→ **What the exercise asks**
Each record that follows is to be reproduced character for character, pictures excepted.

☆ ☆ ☆ ☆

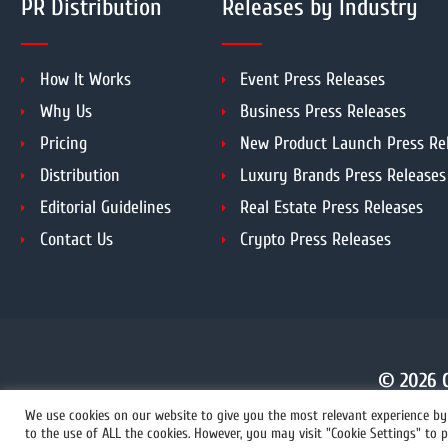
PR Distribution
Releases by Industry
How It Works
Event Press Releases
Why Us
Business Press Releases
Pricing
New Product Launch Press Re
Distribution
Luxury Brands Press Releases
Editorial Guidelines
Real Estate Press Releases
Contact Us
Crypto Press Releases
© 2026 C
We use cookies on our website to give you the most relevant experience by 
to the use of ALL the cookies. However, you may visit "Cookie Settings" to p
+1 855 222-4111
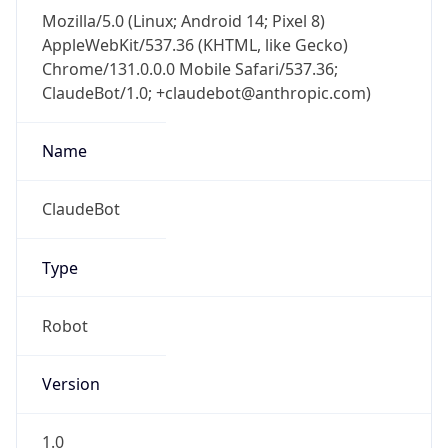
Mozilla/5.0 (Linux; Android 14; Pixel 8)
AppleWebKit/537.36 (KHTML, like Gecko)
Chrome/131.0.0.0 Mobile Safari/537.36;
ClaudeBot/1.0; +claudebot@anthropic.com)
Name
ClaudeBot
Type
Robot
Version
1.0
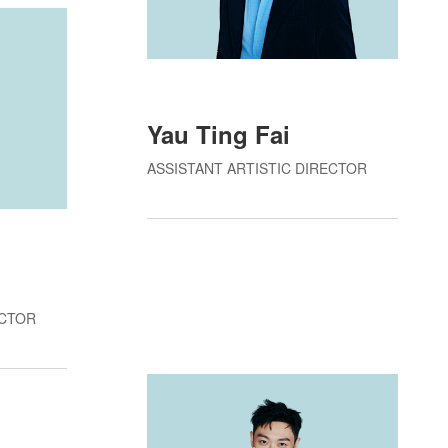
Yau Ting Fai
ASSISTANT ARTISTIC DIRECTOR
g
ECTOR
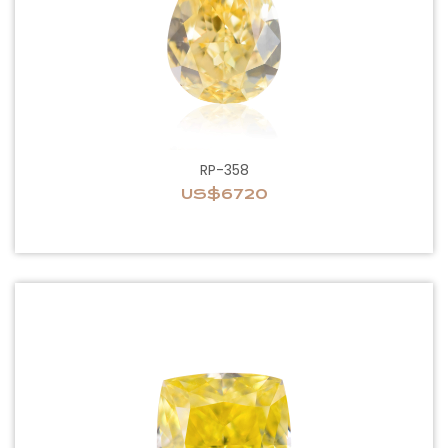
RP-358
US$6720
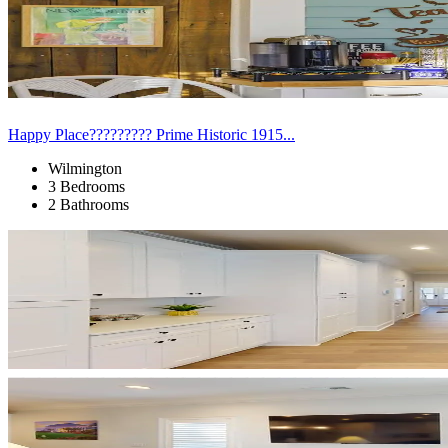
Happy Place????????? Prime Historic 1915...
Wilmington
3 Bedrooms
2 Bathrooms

☆ ☆ ☆ ☆

→ **Result**
PR Distribution
Releases by Industry
How It Works
Event Press Releases
Why Us
Business Press Releases
Pricing
New Product Launch Press Re
Distribution
Luxury Brands Press Releases
Editorial Guidelines
Real Estate Press Releases
Contact Us
Crypto Press Releases
© 2026 C
We use cookies on our website to give you the most relevant experience by 
to the use of ALL the cookies. However, you may visit "Cookie Settings" to p
+1 855 222-4111
Mozilla/5.0 (Linux; Android 14; Pixel 8)
AppleWebKit/537.36 (KHTML, like Gecko)
Chrome/131.0.0.0 Mobile Safari/537.36;
ClaudeBot/1.0; +claudebot@anthropic.com)
Name
ClaudeBot
Type
Robot
Version
1.0
Yau Ting Fai
ASSISTANT ARTISTIC DIRECTOR
g
ECTOR
RP-358
US$6720
Happy Place????????? Prime Historic 1915...
Wilmington
3 Bedrooms
2 Bathrooms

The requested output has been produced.